» Task directions: Wherever the word "Singles" appears in a line of the data, that line should be copied.

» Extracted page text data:
[Start of section]
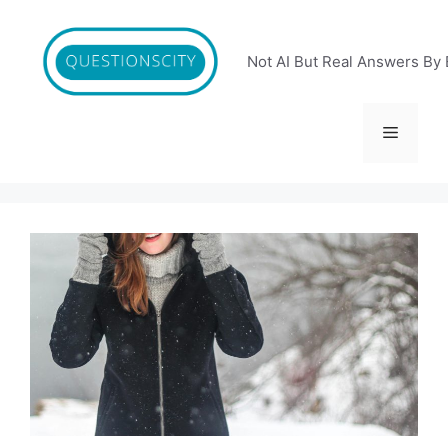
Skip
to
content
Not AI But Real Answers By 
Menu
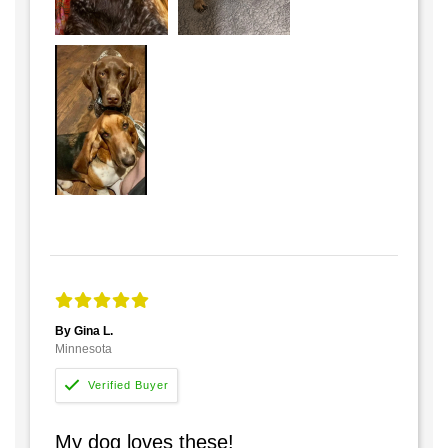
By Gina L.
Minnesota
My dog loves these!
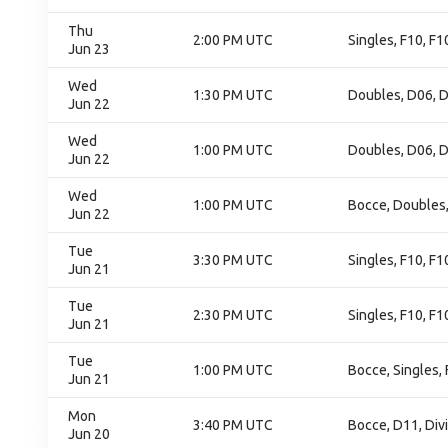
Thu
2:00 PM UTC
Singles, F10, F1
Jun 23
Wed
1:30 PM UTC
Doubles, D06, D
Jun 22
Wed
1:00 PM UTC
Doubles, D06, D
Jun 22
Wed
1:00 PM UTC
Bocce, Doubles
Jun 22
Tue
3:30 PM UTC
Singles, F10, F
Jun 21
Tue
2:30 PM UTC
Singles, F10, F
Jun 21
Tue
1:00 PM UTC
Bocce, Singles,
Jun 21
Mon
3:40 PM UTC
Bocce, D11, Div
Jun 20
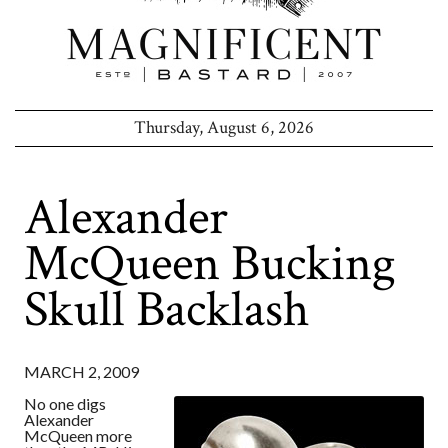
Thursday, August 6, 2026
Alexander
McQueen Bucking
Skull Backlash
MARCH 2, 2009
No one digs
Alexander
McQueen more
[End of section]
» Solution to this problem:
Singles, F10, F1
Singles, F10, F
Singles, F10, F
Bocce, Singles,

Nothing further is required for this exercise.